Anda di halaman 1dari 3

Hidup di bawah naungan rahmat Allah

Allah Maha Pemberi rahmat. Keluasan rahmat Nya dirasakan tidak hanya oleh manusia –mu’min maupun
kafir- saja, namun juga segenap makhluk alam raya ini.. Ia melimpahkan rahmat Nya sama sekali bukan
untuk kepentingan Nya atau suatu pamrih, melainkan semata-mata karena sifat rahmat dan kasih sayang
yang melekat pada Zat Nya.

Betapa besar rahmat Allah, sehingga seluruh jenis kebaikan, kejujuran, keindahan,
keadilan, keteraturan, ketentraman, keharmonisan, keni’matan, kenyamanan, keberlangsungan
kehidupan, kasih sayang, cinta, dan lain-lain, pasti bersumber dari rahmat Nya. Disadari atau
tidak, disyukuri atau dikufuri, Allah akan senantiasa konsisten melimpahkan rahmat Nya. Ia
memang Maha Pengasih (Ar Rahman) lagi Maha Penyayang (Ar Rahim).

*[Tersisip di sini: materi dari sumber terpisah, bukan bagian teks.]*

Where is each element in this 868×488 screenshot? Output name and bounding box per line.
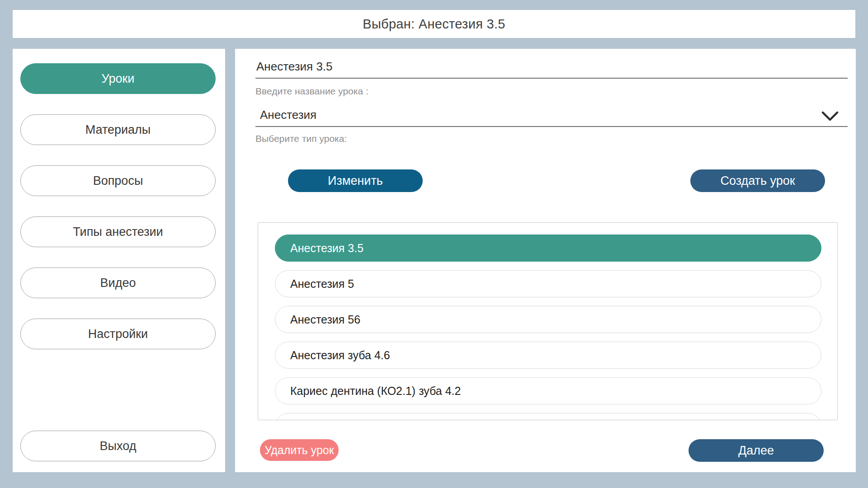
lesson-list-item[interactable]: [275, 413, 821, 420]
lesson-type-helper: Выберите тип урока:: [255, 133, 347, 144]
lesson-list-item[interactable]: Анестезия 3.5: [275, 235, 821, 262]
app-window: Выбран: Анестезия 3.5 УрокиМатериалыВопр…: [0, 0, 868, 488]
lesson-name-input[interactable]: Анестезия 3.5: [255, 60, 848, 79]
exit-button-wrap: Выход: [20, 431, 216, 461]
create-lesson-button[interactable]: Создать урок: [690, 169, 825, 192]
top-status-bar: Выбран: Анестезия 3.5: [13, 10, 855, 38]
lesson-name-helper: Введите название урока :: [255, 86, 368, 97]
lesson-list-item[interactable]: Анестезия зуба 4.6: [275, 342, 821, 369]
lesson-type-value: Анестезия: [255, 108, 848, 126]
edit-button[interactable]: Изменить: [288, 169, 423, 192]
selected-lesson-status: Выбран: Анестезия 3.5: [363, 17, 505, 32]
sidebar-nav: УрокиМатериалыВопросыТипы анестезииВидео…: [20, 63, 216, 349]
delete-lesson-button[interactable]: Удалить урок: [260, 439, 339, 461]
lesson-list-item[interactable]: Анестезия 56: [275, 306, 821, 333]
chevron-down-icon: [821, 111, 839, 122]
sidebar-item[interactable]: Настройки: [20, 319, 216, 349]
sidebar-item[interactable]: Типы анестезии: [20, 216, 216, 247]
sidebar-item[interactable]: Уроки: [20, 63, 216, 94]
sidebar-item[interactable]: Видео: [20, 267, 216, 298]
lesson-list-item[interactable]: Анестезия 5: [275, 270, 821, 297]
lesson-list-item[interactable]: Кариес дентина (КО2.1) зуба 4.2: [275, 377, 821, 404]
lesson-list: Анестезия 3.5Анестезия 5Анестезия 56Анес…: [258, 222, 838, 420]
main-panel: Анестезия 3.5 Введите название урока : А…: [235, 49, 856, 472]
sidebar-item[interactable]: Вопросы: [20, 165, 216, 196]
next-button[interactable]: Далее: [689, 439, 824, 462]
lesson-type-select[interactable]: Анестезия: [255, 108, 848, 127]
sidebar: УрокиМатериалыВопросыТипы анестезииВидео…: [13, 49, 225, 472]
lesson-name-value: Анестезия 3.5: [255, 60, 848, 78]
exit-button[interactable]: Выход: [20, 431, 216, 461]
sidebar-item[interactable]: Материалы: [20, 114, 216, 145]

“Apa saja yang Allah anugerahkan kepada manusia berupa rahmat, maka tidak ada seorang pun yang
dapat menahannya, dan apa saja yang ditahan oleh Allah maka tidak seorang pun yang sanggup untuk
melepaskannya sesudah itu. Dan Dialah Yang Maha Perkasa lagi Maha Bijaksana” (QS.Fathir:2)

Akan tetapi sebenarnya, besarnya rahmat Allah yang sempurna dirasakan oleh seluruh
makhluk di muka bumi ini, baru satu bagian kecil dari seratus bagian rahmat Allah. Artinya
masih ada 99 bagian rahmat yang tersimpan di sisi Nya. Sebagaimana sabda Rasulullah:

“Allah menjadikan rahmat itu seratus bagian, disimpan di sisi Nya sembilan puluh sembilan dan
diturunkan Nya ke bumi ini satu bagian. Yang satu bagian inilah yang dibagi pada seluruh makhluk (yang
tercermin antara lain) pada seekor binatang yang mengangkat kakinya dari anaknya terdorong oleh rahmat
kasih sayang, kuatir jangan sampai menyakitinya” HR. Muslim.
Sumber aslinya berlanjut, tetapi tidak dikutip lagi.